Un millier de scientifiques et de techniciens passe chaque année l’hiver sur le continent Antarctique. Ce n’est pas nouveau, mais ils sont de plus en plus nombreux depuis le jour de 1821 où les êtres humains ont débarqué sur son sol glacé en permanence. À la fin des années 50, des milliers de scientifiques et de spécialistes des espaces polaires ont obtenu des gouvernements concernés et des autres qui n’entretenaient pas encore de base permanente sur place de signer un Traité international tentant de garantir une protection dite « de science et de paix » écartant en Antarctique toutes les activités industrielles, commerciales et militaires. Cet accord entré en vigueur en juin 1961 a depuis été signé par 54 pays.

Ce texte, accepté à la fois par les États-Unis, l’Union soviétique et la France visait avant tout à faire de la région une terre de paix. Les États reconnaissaient, qu’ils soient ou non présents « qu’il était et est encore de l’intérêt de l’humanité tout entière que l’Antarctique soit à jamais réservé aux seules activités pacifiques et ne devienne ni le théâtre ni l’enjeu de différends internationaux ». Le fait qu’il ait été adopté en pleine guerre froide fut considéré comme exceptionnel. En outre, le texte consacre non seulement la non-militarisation de l’Antarctique, mais aussi sa non-nucléarisation. À une époque où les nations nucléarisées rêvaient déjà d’y aménager un espace où il serait possible d’y entasser, à l’écart des humains tous les déchets nucléaires issus des recherches militaires et des centrales civiles que préparaient déjà de nombreuses nations. De plus un article de l’accord organisait le gel des prétentions territoriales qui étaient émises en 1959 par l’Argentine, l’Australie, le Chili, la France, la Norvège, la Nouvelle-Zélande et la Grande-Bretagne.

Des dizaines de milliers de riches touristes

Actuellement, les scientifiques occupent une quarantaine de stations plus ou moins grandes, plus ou moins occupées et accueillant un personnel d’une seule nationalité ou bien multinational.
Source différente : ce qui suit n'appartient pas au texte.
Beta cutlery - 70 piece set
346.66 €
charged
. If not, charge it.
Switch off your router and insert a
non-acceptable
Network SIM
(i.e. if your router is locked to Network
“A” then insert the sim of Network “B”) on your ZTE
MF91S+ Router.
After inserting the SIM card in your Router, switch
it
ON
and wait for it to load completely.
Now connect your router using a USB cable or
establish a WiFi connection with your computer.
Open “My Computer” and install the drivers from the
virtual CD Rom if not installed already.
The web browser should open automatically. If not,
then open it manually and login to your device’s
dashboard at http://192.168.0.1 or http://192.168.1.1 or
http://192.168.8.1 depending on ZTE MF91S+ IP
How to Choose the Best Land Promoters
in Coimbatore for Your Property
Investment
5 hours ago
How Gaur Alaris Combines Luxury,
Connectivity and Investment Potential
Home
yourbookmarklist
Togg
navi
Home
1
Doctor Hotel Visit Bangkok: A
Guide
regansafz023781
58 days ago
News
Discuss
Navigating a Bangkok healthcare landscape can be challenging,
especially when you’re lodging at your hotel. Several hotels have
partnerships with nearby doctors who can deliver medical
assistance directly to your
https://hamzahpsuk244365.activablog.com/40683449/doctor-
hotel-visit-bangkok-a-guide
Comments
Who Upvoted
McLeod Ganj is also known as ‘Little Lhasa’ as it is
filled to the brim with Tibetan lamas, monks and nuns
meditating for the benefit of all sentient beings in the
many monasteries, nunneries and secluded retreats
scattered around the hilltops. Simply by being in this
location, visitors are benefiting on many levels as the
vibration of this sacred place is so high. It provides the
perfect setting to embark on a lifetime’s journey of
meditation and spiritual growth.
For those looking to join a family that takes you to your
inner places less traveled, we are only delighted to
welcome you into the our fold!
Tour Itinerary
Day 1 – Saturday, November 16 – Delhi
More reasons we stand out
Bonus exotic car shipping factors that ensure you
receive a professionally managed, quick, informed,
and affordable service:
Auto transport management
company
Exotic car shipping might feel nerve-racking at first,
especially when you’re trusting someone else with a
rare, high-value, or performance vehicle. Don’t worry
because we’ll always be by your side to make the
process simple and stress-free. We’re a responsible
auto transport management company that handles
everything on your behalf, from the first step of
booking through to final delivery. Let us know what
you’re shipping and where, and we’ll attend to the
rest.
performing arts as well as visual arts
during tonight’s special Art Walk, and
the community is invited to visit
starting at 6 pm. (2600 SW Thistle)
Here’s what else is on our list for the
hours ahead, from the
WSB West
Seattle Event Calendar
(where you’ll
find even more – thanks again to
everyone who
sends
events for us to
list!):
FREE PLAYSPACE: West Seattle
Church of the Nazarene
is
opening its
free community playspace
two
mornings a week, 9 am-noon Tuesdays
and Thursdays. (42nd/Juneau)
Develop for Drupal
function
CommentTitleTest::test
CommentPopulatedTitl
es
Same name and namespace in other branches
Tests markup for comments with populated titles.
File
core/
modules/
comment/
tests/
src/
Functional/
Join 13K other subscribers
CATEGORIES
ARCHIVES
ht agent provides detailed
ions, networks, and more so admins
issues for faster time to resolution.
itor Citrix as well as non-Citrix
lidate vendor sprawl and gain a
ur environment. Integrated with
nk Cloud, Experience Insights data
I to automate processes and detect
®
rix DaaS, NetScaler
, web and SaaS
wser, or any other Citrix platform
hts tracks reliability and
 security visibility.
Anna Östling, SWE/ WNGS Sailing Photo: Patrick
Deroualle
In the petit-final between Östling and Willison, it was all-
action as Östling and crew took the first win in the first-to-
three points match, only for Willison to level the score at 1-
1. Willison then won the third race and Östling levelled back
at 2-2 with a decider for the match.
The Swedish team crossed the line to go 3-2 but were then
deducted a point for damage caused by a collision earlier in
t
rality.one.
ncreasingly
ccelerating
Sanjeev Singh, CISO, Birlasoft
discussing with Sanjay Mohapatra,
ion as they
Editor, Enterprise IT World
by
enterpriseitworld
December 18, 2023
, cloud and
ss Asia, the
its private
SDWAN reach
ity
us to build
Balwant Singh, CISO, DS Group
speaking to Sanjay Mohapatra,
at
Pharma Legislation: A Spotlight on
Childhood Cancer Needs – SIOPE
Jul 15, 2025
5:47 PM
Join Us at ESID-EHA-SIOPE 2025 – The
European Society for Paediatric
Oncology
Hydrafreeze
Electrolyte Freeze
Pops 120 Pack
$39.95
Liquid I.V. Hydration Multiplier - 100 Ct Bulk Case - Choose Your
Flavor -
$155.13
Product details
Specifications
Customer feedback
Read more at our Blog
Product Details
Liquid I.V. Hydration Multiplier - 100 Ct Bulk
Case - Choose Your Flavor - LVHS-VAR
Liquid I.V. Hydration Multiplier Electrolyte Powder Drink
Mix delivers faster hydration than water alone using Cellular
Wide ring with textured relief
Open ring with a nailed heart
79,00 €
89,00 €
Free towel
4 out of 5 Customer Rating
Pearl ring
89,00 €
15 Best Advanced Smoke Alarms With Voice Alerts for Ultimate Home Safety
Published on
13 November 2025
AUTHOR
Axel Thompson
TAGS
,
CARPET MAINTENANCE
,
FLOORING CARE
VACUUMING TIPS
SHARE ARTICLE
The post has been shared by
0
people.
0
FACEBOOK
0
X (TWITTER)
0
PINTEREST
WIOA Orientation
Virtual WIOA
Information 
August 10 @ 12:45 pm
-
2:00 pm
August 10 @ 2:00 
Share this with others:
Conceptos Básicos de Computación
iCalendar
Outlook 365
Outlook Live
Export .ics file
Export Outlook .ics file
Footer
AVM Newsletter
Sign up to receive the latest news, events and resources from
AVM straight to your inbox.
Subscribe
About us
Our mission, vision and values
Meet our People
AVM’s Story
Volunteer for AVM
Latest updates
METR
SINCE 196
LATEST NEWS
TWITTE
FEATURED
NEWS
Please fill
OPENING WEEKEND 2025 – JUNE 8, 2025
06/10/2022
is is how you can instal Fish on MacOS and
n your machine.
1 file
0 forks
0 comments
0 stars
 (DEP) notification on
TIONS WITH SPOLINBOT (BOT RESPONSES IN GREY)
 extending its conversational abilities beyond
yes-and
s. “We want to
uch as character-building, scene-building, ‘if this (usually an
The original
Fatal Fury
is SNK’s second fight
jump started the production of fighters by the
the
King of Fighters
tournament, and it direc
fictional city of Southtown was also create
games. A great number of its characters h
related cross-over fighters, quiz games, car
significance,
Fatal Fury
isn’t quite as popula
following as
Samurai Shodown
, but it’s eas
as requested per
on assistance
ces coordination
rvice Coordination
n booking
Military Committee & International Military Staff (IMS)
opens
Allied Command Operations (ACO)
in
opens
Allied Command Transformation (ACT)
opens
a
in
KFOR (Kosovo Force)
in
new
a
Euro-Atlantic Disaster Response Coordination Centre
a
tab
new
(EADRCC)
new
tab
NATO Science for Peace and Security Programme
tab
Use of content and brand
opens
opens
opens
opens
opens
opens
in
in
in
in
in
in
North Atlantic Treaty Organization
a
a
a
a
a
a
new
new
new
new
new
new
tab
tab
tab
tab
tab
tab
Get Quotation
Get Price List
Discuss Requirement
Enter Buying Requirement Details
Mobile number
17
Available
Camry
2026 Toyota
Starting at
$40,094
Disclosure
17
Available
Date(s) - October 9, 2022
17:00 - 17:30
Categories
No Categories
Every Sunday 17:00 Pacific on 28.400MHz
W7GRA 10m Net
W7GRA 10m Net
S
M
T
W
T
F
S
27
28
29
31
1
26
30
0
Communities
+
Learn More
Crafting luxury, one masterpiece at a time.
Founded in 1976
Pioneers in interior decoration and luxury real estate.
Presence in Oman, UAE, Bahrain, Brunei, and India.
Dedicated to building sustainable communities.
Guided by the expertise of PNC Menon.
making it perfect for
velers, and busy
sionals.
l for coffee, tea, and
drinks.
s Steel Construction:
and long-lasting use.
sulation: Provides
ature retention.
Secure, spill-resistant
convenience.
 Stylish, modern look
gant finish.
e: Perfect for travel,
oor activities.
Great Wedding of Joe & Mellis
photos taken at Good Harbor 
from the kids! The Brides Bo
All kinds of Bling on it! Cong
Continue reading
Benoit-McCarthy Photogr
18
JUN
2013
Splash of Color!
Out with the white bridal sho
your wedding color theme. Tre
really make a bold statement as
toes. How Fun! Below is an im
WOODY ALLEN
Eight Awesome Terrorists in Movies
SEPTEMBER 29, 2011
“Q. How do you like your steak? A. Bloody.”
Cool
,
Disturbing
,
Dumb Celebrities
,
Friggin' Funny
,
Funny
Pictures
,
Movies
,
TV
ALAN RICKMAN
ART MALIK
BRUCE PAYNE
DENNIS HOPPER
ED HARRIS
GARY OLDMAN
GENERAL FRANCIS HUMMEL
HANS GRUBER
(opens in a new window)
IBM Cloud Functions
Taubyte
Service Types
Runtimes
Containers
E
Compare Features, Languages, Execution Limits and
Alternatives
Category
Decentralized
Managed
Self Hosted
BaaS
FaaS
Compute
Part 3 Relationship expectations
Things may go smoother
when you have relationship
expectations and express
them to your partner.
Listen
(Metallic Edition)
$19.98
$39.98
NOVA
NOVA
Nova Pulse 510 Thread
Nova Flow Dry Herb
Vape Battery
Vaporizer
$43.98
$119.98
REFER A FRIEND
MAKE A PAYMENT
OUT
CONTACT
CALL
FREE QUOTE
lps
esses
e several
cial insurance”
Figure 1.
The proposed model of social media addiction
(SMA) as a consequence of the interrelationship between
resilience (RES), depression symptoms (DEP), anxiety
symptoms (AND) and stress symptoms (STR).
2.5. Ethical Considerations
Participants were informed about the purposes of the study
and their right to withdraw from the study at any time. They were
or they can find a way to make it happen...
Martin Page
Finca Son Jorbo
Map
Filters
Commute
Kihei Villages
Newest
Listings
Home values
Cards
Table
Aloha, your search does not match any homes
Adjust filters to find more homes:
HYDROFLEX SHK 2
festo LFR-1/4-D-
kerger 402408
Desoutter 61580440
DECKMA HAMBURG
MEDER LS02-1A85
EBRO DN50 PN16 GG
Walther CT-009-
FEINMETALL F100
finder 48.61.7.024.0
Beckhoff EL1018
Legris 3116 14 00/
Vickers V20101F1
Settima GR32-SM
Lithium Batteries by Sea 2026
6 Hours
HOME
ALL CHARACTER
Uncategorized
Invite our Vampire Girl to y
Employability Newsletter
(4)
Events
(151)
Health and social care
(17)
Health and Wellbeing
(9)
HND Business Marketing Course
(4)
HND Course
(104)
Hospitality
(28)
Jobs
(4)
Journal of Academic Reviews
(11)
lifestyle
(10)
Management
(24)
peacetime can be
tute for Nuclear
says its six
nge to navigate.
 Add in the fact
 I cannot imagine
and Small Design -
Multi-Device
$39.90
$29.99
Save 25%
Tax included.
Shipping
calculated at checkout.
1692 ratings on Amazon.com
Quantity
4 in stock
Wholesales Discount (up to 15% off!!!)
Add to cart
Mais personne, surtout pour la Russie et les États unis, ne vérifie que toutes les obligations du Traité de 1959 sont respectées. D’autant plus que le développement du « tourisme polaire » incite les sociétés de tourisme, qui organisent les croisières dont les prix sont de plus en plus pharamineux, à recourir à des bateaux de plus en grands. La limitation du débarquement à cent touristes à la fois ne supprime pas le danger des contaminations puisqu’il suffit de débarquer les cargaisons de visiteurs en plusieurs fois. Et l’interdiction faite à deux bateaux de croiser dans le même espace maritime au large de l’Antarctique est de moins en moins respectée. Trouver des solutions est très urgent puisqu’en 2019, 74.401 touristes sont venus faire du tourisme sur les côtes de l’Antarctique.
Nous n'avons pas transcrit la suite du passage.